Glutamate and GABA uptakes control EPSC and STC paired-pulse plasticity

We demonstrated that glutamate and GABA transporters significantly controlled the corticostriatal transmission. Therefore, we explored their contribution to the short-term plasticity, by blocking GLT1 or GATs. Blockade of either GLT-1 (DHK 300 μm, n = 8) or GATs (nicopetic acid 500 μm, n = 7) increased significantly EPSC paired-pulse depression (for 4 and 6 ms ISIs) and facilitation (for 50 ms ISIs) (Fig. 8A). Namely, synaptic depression was increased for ISIs of 4 ms (2.1- and 1.8-fold, for DHK and nipecotic acid, respectively) and 6 ms (1.7- and 2.2-fold, for DHK and nipecotic acid, respectively). Synaptic facilitation at ISI = 50 ms was increased 2.6- and 3.8-fold, for DHK and nipecotic acid, respectively.
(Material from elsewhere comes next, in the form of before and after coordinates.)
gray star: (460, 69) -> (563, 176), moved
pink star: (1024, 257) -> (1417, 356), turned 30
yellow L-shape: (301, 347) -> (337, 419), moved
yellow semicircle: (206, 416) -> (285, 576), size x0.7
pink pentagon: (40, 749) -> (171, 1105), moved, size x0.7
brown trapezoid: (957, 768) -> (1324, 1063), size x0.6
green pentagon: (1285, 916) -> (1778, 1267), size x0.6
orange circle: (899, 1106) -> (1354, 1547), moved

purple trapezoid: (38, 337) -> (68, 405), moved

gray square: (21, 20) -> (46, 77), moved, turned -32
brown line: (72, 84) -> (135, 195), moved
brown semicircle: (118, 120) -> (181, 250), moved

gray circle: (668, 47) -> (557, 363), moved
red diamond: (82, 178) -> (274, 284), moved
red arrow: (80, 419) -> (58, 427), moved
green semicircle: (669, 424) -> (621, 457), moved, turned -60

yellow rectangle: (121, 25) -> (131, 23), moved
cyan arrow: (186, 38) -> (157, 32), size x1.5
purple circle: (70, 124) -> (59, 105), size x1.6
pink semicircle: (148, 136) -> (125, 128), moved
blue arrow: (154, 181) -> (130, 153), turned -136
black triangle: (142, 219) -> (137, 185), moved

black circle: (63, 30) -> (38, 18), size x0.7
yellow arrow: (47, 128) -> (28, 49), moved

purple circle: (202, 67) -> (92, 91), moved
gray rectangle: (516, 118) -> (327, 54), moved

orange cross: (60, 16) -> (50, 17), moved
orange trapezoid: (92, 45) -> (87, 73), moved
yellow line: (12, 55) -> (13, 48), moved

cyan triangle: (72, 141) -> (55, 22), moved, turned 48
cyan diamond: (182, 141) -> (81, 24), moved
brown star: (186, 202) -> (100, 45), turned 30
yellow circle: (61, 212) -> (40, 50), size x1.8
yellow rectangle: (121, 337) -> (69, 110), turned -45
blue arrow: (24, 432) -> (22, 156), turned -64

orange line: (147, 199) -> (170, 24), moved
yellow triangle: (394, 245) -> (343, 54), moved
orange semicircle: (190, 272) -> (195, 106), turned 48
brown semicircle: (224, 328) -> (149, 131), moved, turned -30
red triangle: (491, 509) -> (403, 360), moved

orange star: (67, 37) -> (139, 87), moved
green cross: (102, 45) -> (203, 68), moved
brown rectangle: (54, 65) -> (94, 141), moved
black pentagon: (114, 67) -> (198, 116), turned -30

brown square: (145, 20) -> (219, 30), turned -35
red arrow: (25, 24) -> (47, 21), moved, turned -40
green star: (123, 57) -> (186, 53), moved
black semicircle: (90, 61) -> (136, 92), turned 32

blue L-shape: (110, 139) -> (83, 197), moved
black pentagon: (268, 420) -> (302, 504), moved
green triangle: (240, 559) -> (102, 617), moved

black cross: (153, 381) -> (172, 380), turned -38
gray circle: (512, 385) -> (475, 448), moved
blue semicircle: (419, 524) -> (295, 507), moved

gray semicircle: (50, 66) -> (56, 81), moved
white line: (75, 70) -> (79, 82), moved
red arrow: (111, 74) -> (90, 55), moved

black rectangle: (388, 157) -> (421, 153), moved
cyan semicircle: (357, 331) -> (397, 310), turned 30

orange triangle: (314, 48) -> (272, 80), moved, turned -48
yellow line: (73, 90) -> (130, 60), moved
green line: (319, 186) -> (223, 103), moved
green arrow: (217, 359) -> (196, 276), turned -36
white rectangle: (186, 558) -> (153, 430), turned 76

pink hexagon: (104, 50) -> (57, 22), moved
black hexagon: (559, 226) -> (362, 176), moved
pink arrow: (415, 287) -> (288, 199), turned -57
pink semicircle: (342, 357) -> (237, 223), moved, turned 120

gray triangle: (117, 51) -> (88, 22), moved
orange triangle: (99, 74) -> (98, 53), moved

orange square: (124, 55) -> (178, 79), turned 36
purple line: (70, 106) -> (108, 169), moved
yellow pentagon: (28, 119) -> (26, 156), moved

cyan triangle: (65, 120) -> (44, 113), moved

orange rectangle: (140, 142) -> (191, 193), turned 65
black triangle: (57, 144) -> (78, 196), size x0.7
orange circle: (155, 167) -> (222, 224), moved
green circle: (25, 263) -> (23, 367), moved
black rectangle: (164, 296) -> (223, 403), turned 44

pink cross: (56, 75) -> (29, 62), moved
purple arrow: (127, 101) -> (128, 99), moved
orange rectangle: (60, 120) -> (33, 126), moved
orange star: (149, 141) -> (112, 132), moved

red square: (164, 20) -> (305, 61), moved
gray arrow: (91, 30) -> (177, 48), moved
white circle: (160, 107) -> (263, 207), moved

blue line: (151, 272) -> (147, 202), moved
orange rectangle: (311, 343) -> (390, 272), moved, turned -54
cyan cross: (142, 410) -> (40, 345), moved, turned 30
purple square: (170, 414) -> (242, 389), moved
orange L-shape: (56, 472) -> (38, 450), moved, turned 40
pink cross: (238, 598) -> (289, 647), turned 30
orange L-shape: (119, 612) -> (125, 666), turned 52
In addition, DHK and nipecotic acid treatment induced EPSC facilitation for ISI = 100 ms (+20.8 ± 6.6% and +17.3 ± 6.1%, for DHK and nipecotic acid, respectively); note that in control, a paired-stimulation at ISI = 100 ms did not induce any significant short-term plasticity (−3.1 ± 3.4%). In conclusion, blockade of GLT-1 or GATs increased the magnitude of the short-term plasticity for ISIs subject to the most prominent depression (ISIs of 4 and 6 ms) or facilitation, while the other ISIs remained unaffected.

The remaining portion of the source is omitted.